Hair Care

Natural afro hair care: The basics

Natural Afro Hair Care

HeyTresses! It’s my first blog y’all!! I’m so excited to finally share my failures and successes from my natural afro hair care journey. 

Twenty-four years ago I went bald to attend a boarding military school. Yeah, it was by choice, haha! Four years into it I had to leave because my family relocated to a different country (but I’m still a GAMUS girl for life!). 

I pretty much re-grew my hair from then on and decided not to relax it anymore. The past 20 years living with my God-given natural hair has been a learning process with trials and errors and my hair being my teacher.

I tried my best to be an attentive student but I believe I am still learning. Learning from the errors, celebrating the wins and trying my best to really listen to my hair.

Now to the point…

There are basic things you need to know about your afro hair to be able to fully make sense of what your hair tells you when you use a hair tool or hair product. I’m gonna break it down for you so stick with me on this post y’all.

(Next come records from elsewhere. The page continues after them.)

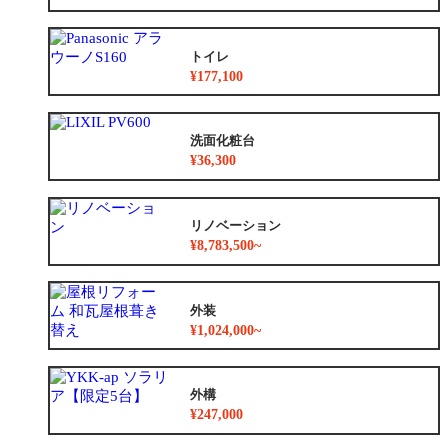
トイレ
¥177,100
洗面化粧台
¥36,300
リノベーション
¥8,783,500~
外装
¥1,024,000~
外構
¥247,000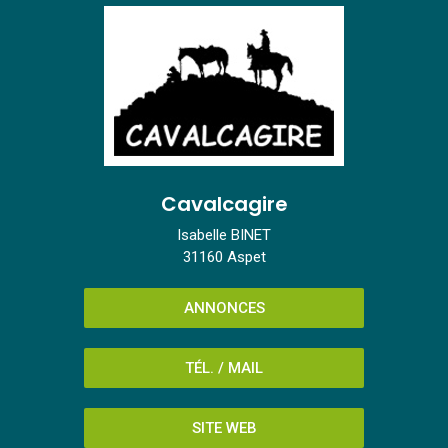
Cavalcagire
Isabelle BINET
31160 Aspet
ANNONCES
TÉL. / MAIL
SITE WEB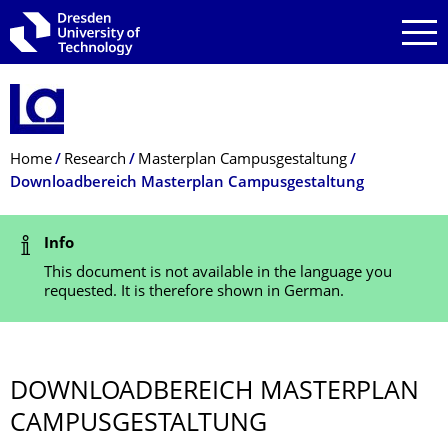
Skip to main navigation
Skip to search
Skip to content
Breadcrumb Menu
Home
Research
Masterplan Campusgestaltung
Downloadbereich Masterplan Campusgestaltung
Status Message
Info
This document is not available in the language you
requested. It is therefore shown in German.
DOWNLOADBEREICH MASTERPLAN
CAMPUSGESTAL­TUNG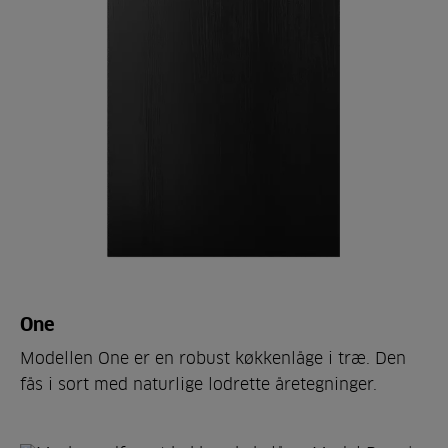
One
Modellen One er en robust køkkenlåge i træ. Den
fås i sort med naturlige lodrette åretegninger.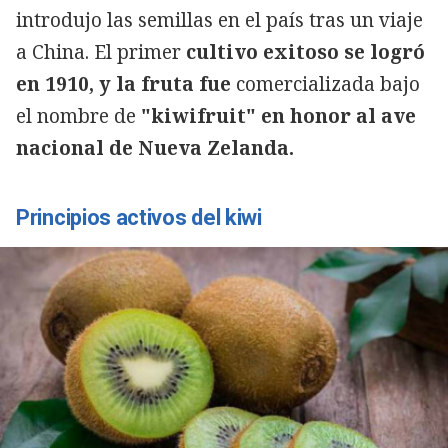
introdujo las semillas en el país tras un viaje
a China. El primer
cultivo exitoso se logró
en 1910, y la fruta fue
comercializada bajo
el nombre de
"kiwifruit" en honor al ave
nacional de Nueva Zelanda.
Principios activos del kiwi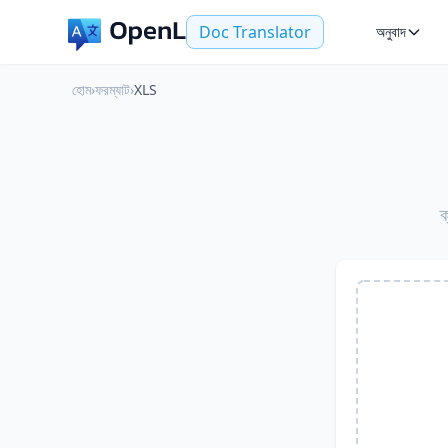
Doc Translator
অনুবাদ
হোম
›
ফরম্যাট
›
XLS
ক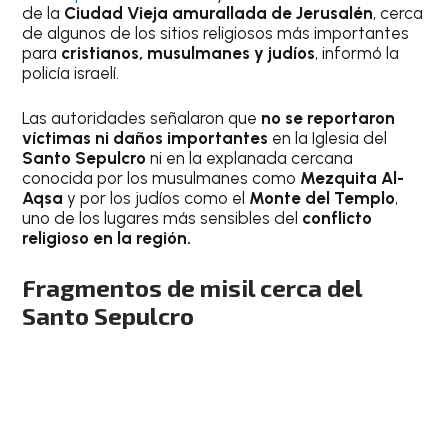
de la
Ciudad Vieja
amurallada de Jerusalén
, cerca
de algunos de los sitios religiosos más importantes
para
cristianos, musulmanes y judíos
, informó la
policía israelí.
Las autoridades señalaron que
no se reportaron
víctimas ni daños importantes
en la Iglesia del
Santo Sepulcro
ni en la explanada cercana
conocida por los musulmanes como
Mezquita Al-
Aqsa
y por los judíos como el
Monte del Templo
,
uno de los lugares más sensibles del
conflicto
religioso en la región.
Fragmentos de misil cerca del
Santo Sepulcro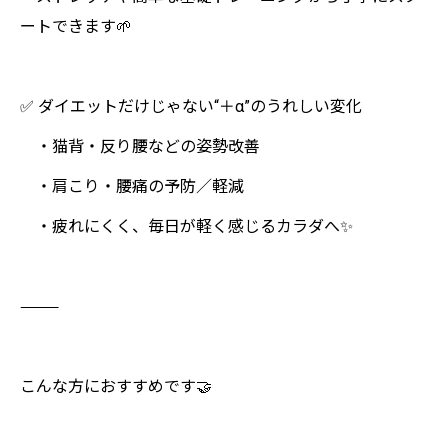
ートできます🌱
✅ ダイエットだけじゃない“＋α”のうれしい変化
・猫背・反り腰などの姿勢改善
・肩こり・腰痛の予防／軽減
・疲れにくく、毎日が軽く感じるカラダへ✨
⸻
こんな方におすすめです🤝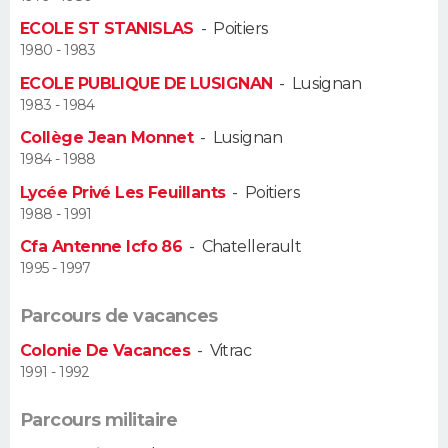
ECOLE ST STANISLAS
-
Poitiers
Guide de la santé
Médicaments
+
Alimentation
Maladies
Sommeil
VOYAGE
1980 - 1983
ECOLE PUBLIQUE DE LUSIGNAN
-
Lusignan
City break
Voyage de noces
Climat
Destinations
Voyage nature
Forum
+
PHOTO
1983 - 1984
Collège Jean Monnet
-
Lusignan
GUIDES D'ACHAT
1984 - 1988
BONS PLANS
Lycée Privé Les Feuillants
-
Poitiers
1988 - 1991
CARTE DE VOEUX
Cfa Antenne Icfo 86
-
Chatellerault
1995 - 1997
Carte Bonne année
Carte Pâques
Carte de Noël
Carte Saint-Valentin
Carte d'anniversaire
DICTIONNAIRE
Parcours de vacances
Biographies
Expressions
Dictionnaire
Citations
Proverbes
PROGRAMME TV
Colonie De Vacances
-
Vitrac
1991 - 1992
COPAINS D'AVANT
Se connecter
Collèges
Universités
Service militaire
S'inscrire
Lycées
Primaires
Entreprises
Avis de recherche
Parcours militaire
AVIS DE DÉCÈS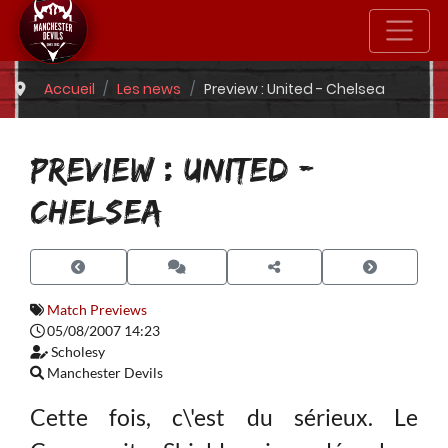
Accueil
Les news
Preview : United - Chelsea
PREVIEW : UNITED -
CHELSEA
Match Previews
05/08/2007 14:23
Scholesy
Manchester Devils
Cette fois, c\'est du sérieux. Le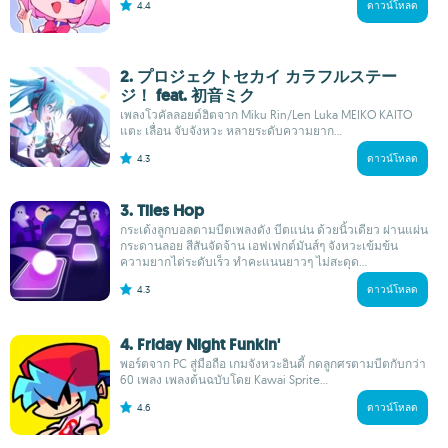
4.4
ดาวน์โหลด
2. プロジェクトセカイ カラフルステー
ジ！ feat. 初音ミク
เพลงโวคัลลอยด์ฮิตจาก Miku Rin/Len Luka MEIKO KAITO
แตะ เลื่อน จับจังหวะ หลายระดับความยาก...
4.3
ดาวน์โหลด
3. Tiles Hop
กระเด้งลูกบอลตามบีตเพลงดัง บีตแน่น ด้วยนิ้วเดียว ผ่านแผ่น
กระดานลอย สีสันจัดจ้าน เอฟเฟกต์มันส์ๆ จังหวะเข้มข้น
ความยากไต่ระดับเร็ว ทำคะแนนยาวๆ ไม่สะดุด...
4.3
ดาวน์โหลด
4. Friday Night Funkin'
พอร์ตจาก PC สู่มือถือ เกมจังหวะอินดี้ กดลูกศรตามบีตกับกว่า
60 เพลง เพลงต้นฉบับโดย Kawai Sprite...
4.6
ดาวน์โหลด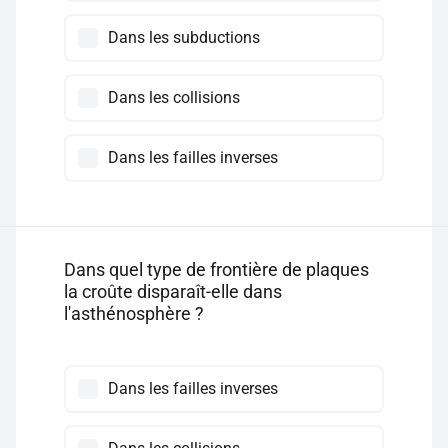
Dans les subductions
Dans les collisions
Dans les failles inverses
Dans quel type de frontière de plaques
la croûte disparaît-elle dans
l'asthénosphère ?
Dans les failles inverses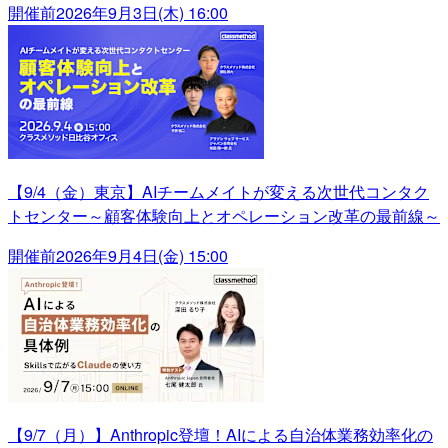
開催前
2026年9月3日(木) 16:00
【9/4（金）東京】AIチームメイトが変える次世代コンタク
トセンター～顧客体験向上とオペレーション改革の最前線～
開催前
2026年9月4日(金) 15:00
【9/7（月）】Anthropic登壇！AIによる自治体業務効率化の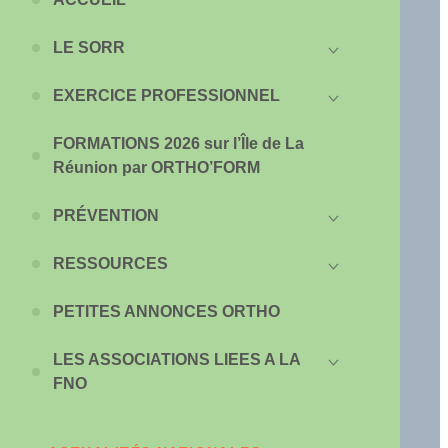
LE SORR
EXERCICE PROFESSIONNEL
FORMATIONS 2026 sur l’Île de La
Réunion par ORTHO’FORM
PRÉVENTION
RESSOURCES
PETITES ANNONCES ORTHO
LES ASSOCIATIONS LIEES A LA
FNO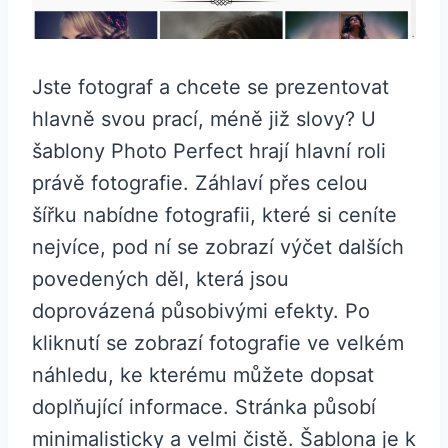
Jste fotograf a chcete se prezentovat
hlavně svou prací, méně již slovy? U
šablony Photo Perfect hrají hlavní roli
právě fotografie. Záhlaví přes celou
šířku nabídne fotografii, které si ceníte
nejvíce, pod ní se zobrazí výčet dalších
povedených děl, která jsou
doprovázená působivými efekty. Po
kliknutí se zobrazí fotografie ve velkém
náhledu, ke kterému můžete dopsat
doplňující informace. Stránka působí
minimalisticky a velmi čistě. Šablona je k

Have you ever wondered why natural afro hair regimen isn’t universal? Do you sometimes ask yourself, “why isn’t my hair growing like other people’s hair?” Have you followed a YouTube tutorial and didn’t achieve the same results as what you saw in the video? Have you given up on your hair because, “well, it’s unruly”, “it has a mind of its own”, I don’t have the time”, “I can’t be bother”.

Sis, if any of this is you, A GATCHU!! I’m going to explain why starting from the basics.

Let’s call it “The basics of natural afro hair care!” 

Each head of hair has unique characteristics that influence hair behaviour. Understanding these characteristics and how they apply to you could help you determine the best regimen and products for your hair.

In this post, I breakdown the 6 main characteristics of hair:

  • Type
  • Length
  • Density
  • Porosity
  • Elasticity
  • Thickness


This is determined by genetics but of course can be altered temporarily by heat or permanently with chemicals. Andre Walker’s hair typing system classifies it according to the “shape of your hair strand”. He described four categories (Type 1 – straight; to Type 4 – coils) and 3 subcategories in each category (a, b, c).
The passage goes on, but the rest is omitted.